--- Goal of the exercise ---
Below are records; how many of their lines contain "Roccat"? Reply with the number and no other words.

--- Stored data ---
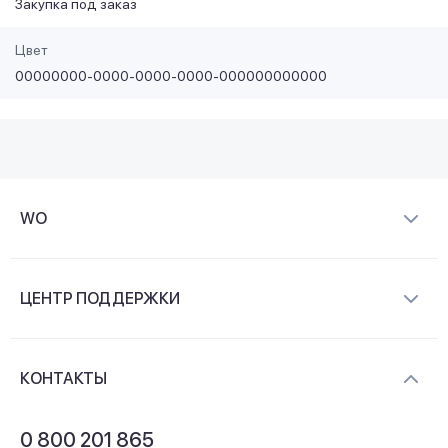
Закупка под заказ
Цвет
00000000-0000-0000-0000-000000000000
WO
О компании
ЦЕНТР ПОДДЕРЖКИ
Новости и видеообзоры
Доставка и оплата
Контакты
КОНТАКТЫ
Обмен и возврат
Вопросы и ответы
0 800 201 865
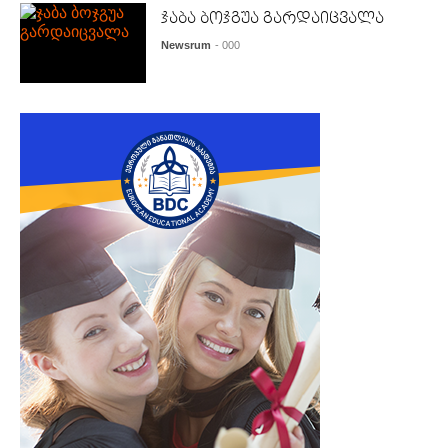
ჯაბა ბოჯგუა გარდაიცვალა
Newsrum
- 000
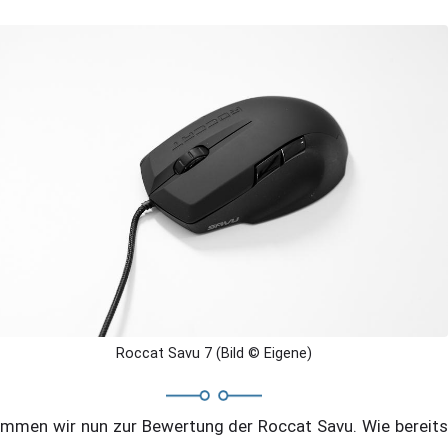
Roccat Savu 7 (Bild © Eigene)
mmen wir nun zur Bewertung der Roccat Savu. Wie bereits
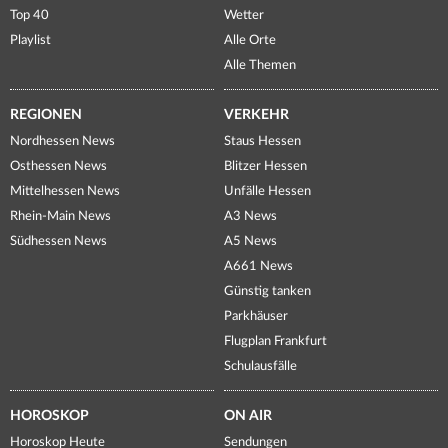
Top 40
Wetter
Playlist
Alle Orte
Alle Themen
REGIONEN
VERKEHR
Nordhessen News
Staus Hessen
Osthessen News
Blitzer Hessen
Mittelhessen News
Unfälle Hessen
Rhein-Main News
A3 News
Südhessen News
A5 News
A661 News
Günstig tanken
Parkhäuser
Flugplan Frankfurt
Schulausfälle
HOROSKOP
ON AIR
Horoskop Heute
Sendungen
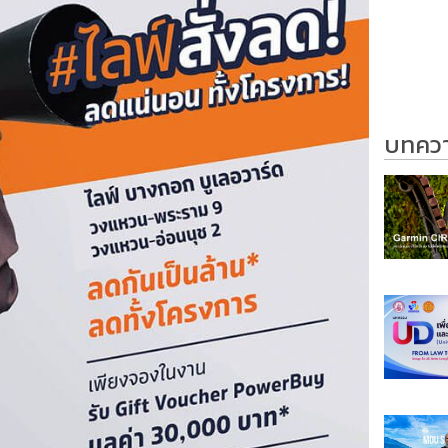
บทความ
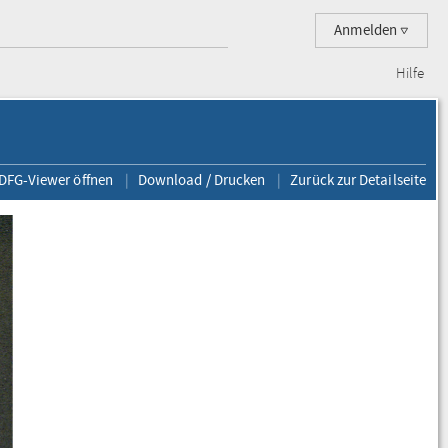
Anmelden
Hilfe
 DFG-Viewer öffnen
Download / Drucken
Zurück zur Detailseite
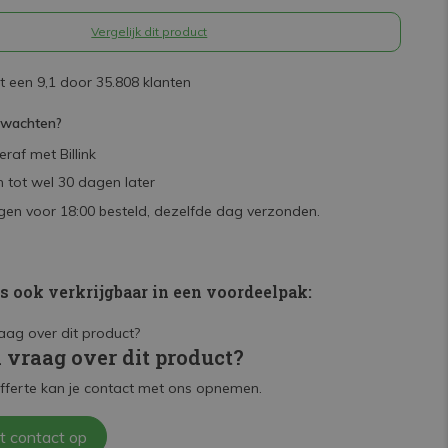
Vergelijk dit product
 een 9,1 door 35.808 klanten
rwachten?
raf met Billink
 tot wel 30 dagen later
en voor 18:00 besteld, dezelfde dag verzonden.
is ook verkrijgbaar in een voordeelpak:
n vraag over dit product?
fferte kan je contact met ons opnemen.
t contact op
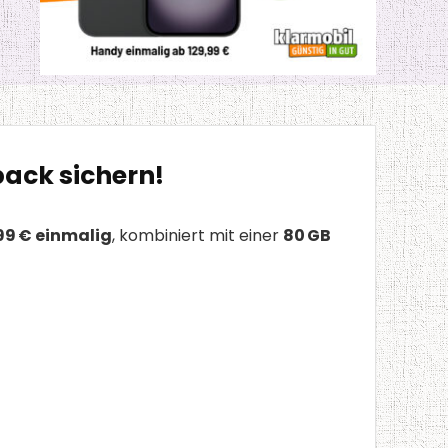
back sichern!
99 € einmalig
, kombiniert mit einer
80 GB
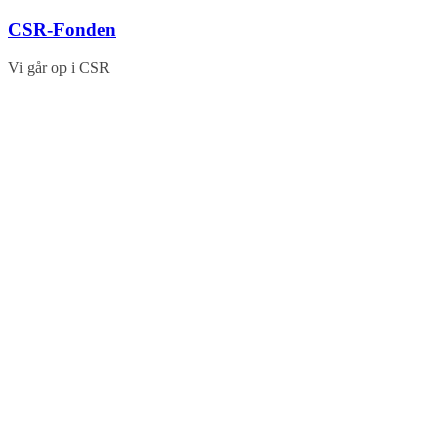
Skip
CSR-Fonden
to
content
Vi går op i CSR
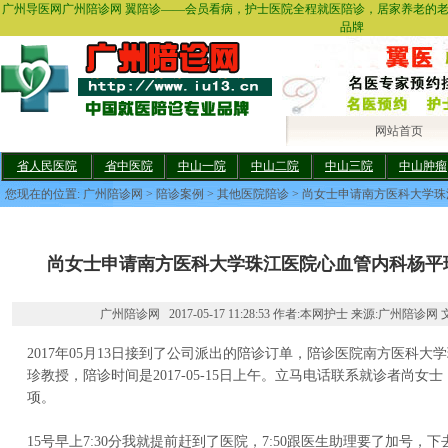
广州导医网广州陪诊网 翼陪诊——会员看病，护士医院全程就医陪诊，居家养老的
品牌
网站首页
省人民医院
省中医院
中山一院
中山二院
中山三院
中山肿瘤
您现在的位置:
广州陪诊网
>
陪诊案例
>
其他医院陪诊
> 尚女士申请南方医科大学
尚女士申请南方医科大学珠江医院心血管内科杨平
广州陪诊网 2017-05-17 11:28:53 作者:本网护士 来源:广州陪诊网 
2017年05月13日接到了公司派出的陪诊订单，陪诊医院南方医科
珍教授，陪诊时间是2017-05-15日上午。立马电话联系就诊者尚
项。
15号早上7:30分我就提前赶到了医院，7:50跟医生助理要了加号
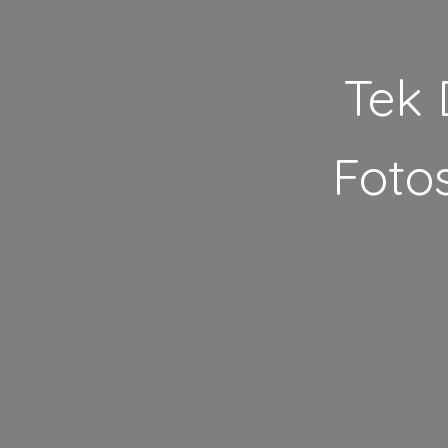
Tek 
Fotos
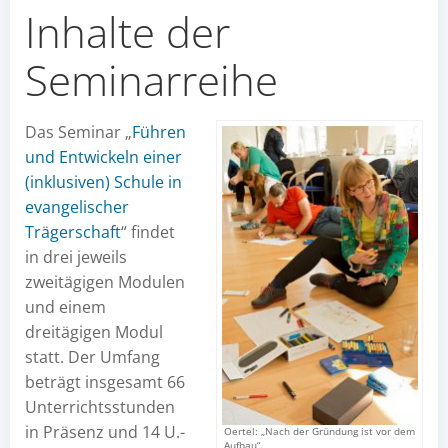
Inhalte der
Seminarreihe
Das Seminar „
Führen
und Entwickeln einer
(inklusiven) Schule in
evangelischer
Trägerschaft
“ findet
in drei jeweils
zweitägigen Modulen
und einem
dreitägigen Modul
statt. Der Umfang
beträgt insgesamt 66
Unterrichtsstunden
in Präsenz und 14 U.-
Oertel: „Nach der Gründung ist vor dem
Aufbau“.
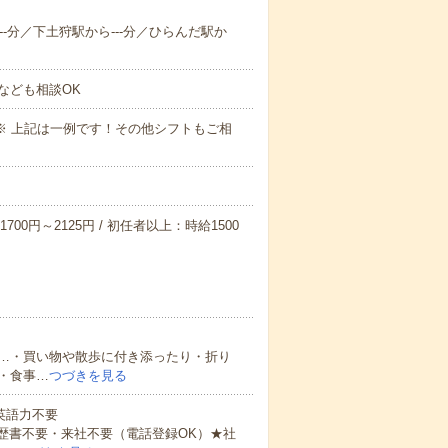
--分／下土狩駅から---分／ひらんだ駅か
なども相談OK
～09:00※ 上記は一例です！その他シフトもご相
700円～2125円 / 初任者以上：時給1500
…・買い物や散歩に付き添ったり・折り
・食事…
つづきを見る
 英語力不要
歴書不要・来社不要（電話登録OK）★社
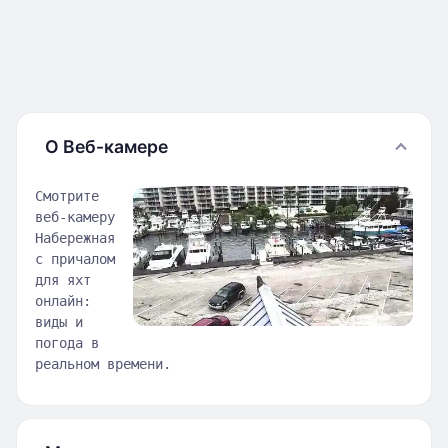
О Веб-камере
Смотрите
веб-камеру
Набережная
с причалом
для яхт
онлайн:
виды и
погода в
реальном времени.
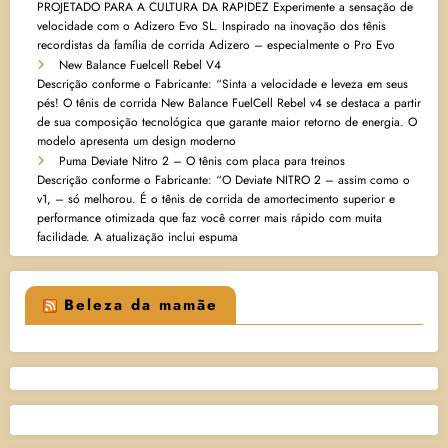
PROJETADO PARA A CULTURA DA RAPIDEZ Experimente a sensação de
velocidade com o Adizero Evo SL. Inspirado na inovação dos tênis
recordistas da família de corrida Adizero – especialmente o Pro Evo
New Balance Fuelcell Rebel V4
Descrição conforme o Fabricante: “Sinta a velocidade e leveza em seus
pés! O tênis de corrida New Balance FuelCell Rebel v4 se destaca a partir
de sua composição tecnológica que garante maior retorno de energia. O
modelo apresenta um design moderno
Puma Deviate Nitro 2 – O tênis com placa para treinos
Descrição conforme o Fabricante: “O Deviate NITRO 2 – assim como o
v1, – só melhorou. É o tênis de corrida de amortecimento superior e
performance otimizada que faz você correr mais rápido com muita
facilidade. A atualização inclui espuma
Beleza da mamãe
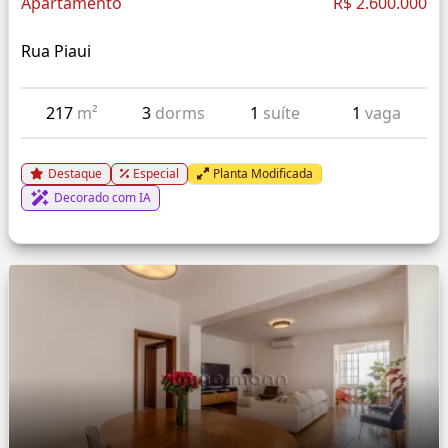
Apartamento
R$ 2.600.000
Rua Piaui
217
m²
3
dorms
1
suíte
1
vaga
Destaque
Especial
Planta Modificada
Decorado com IA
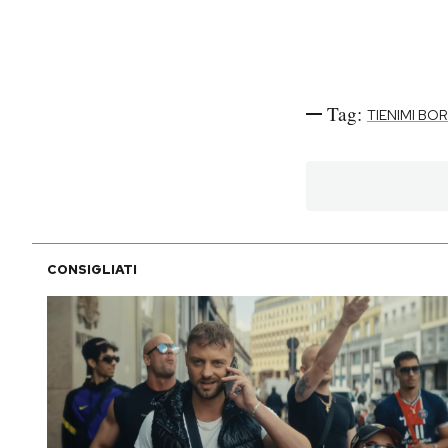
Tag:
TIENIMI BO
CONSIGLIATI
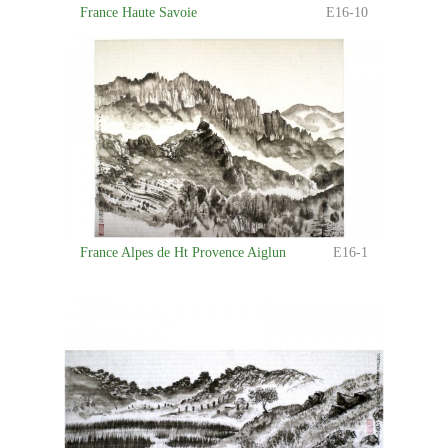
France Haute Savoie
E16-10
France Alpes de Ht Provence Aiglun
E16-1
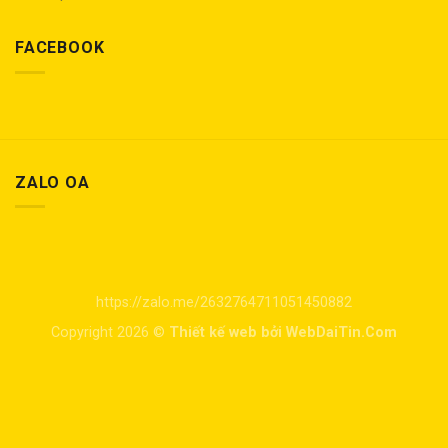
FACEBOOK
ZALO OA
https://zalo.me/2632764711051450882
Copyright 2026 ©
Thiết kế web bởi WebDaiTin.Com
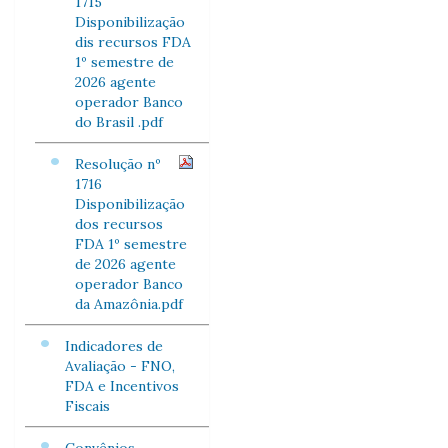
1715
Disponibilização
dis recursos FDA
1º semestre de
2026 agente
operador Banco
do Brasil .pdf
Resolução nº
1716
Disponibilização
dos recursos
FDA 1º semestre
de 2026 agente
operador Banco
da Amazônia.pdf
Indicadores de
Avaliação - FNO,
FDA e Incentivos
Fiscais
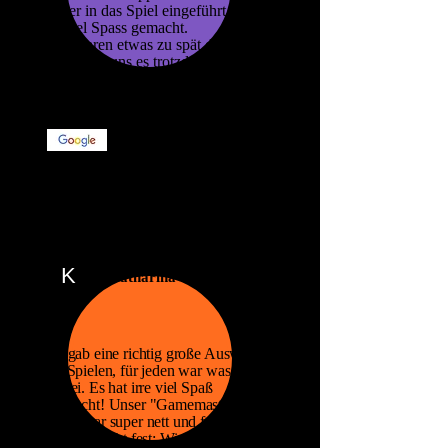
super in das Spiel eingeführt und
es viel Spass gemacht.
Wir waren etwas zu spät dran aber
Yoshi hat uns es trotzdem
ermöglicht das Spiel fertig zu
spielen, obwohl er das nicht hätte
machen müssen. Top Service.
K
Katharina
Es gab eine richtig große Auswahl
an Spielen, für jeden war was
dabei. Es hat irre viel Spaß
gemacht! Unser "Gamemaster"
Alex war super nett und freundlich.
Für uns steht fest: Wir kommen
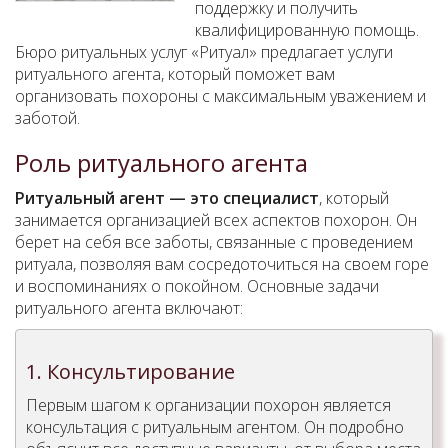
поддержку и получить
квалифицированную помощь.
Бюро ритуальных услуг «Ритуал» предлагает услуги
ритуального агента, который поможет вам
организовать похороны с максимальным уважением и
заботой.
Роль ритуального агента
Ритуальный агент — это специалист
, который
занимается организацией всех аспектов похорон. Он
берет на себя все заботы, связанные с проведением
ритуала, позволяя вам сосредоточиться на своем горе
и воспоминаниях о покойном. Основные задачи
ритуального агента включают:
1. Консультирование
Первым шагом к организации похорон является
консультация с ритуальным агентом. Он подробно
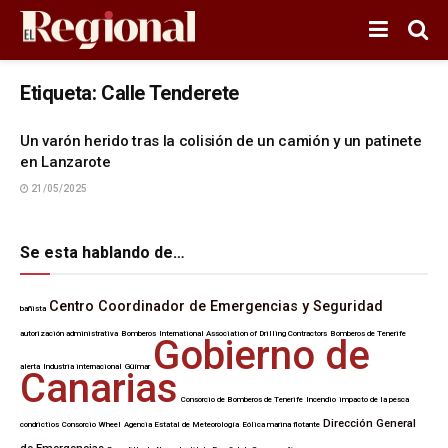
Etiqueta:
Calle Tenderete
Un varón herido tras la colisión de un camión y un patinete
en Lanzarote
21/05/2025
Se esta hablando de…
Centro Coordinador de Emergencias y Seguridad
bañista
autorización administrativa
Bomberos
International Association of Drilling Contractors
Bomberos de Tenerife
Gobierno de
alerta
Industria internacional
Güímar
Canarias
Consorcio de Bomberos de Tenerife
Incendio
impacto de la pesca
Dirección General
condrictios
Consorcio Wheel
Agencia Estatal de Meteorología
Eólica marina flotante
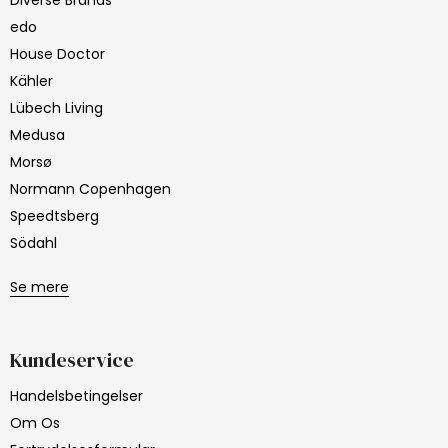
edo
House Doctor
Kähler
Lübech Living
Medusa
Morsø
Normann Copenhagen
Speedtsberg
Södahl
Se mere
Kundeservice
Handelsbetingelser
Om Os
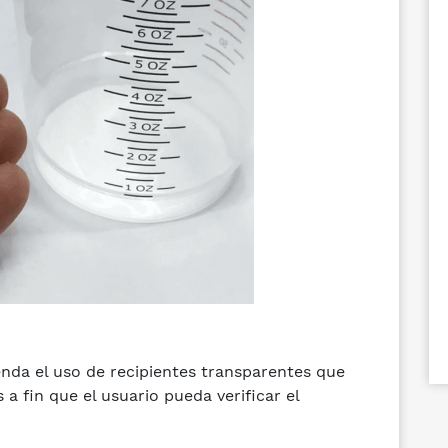
nda el uso de recipientes transparentes que
a fin que el usuario pueda verificar el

--- The completed task ---
2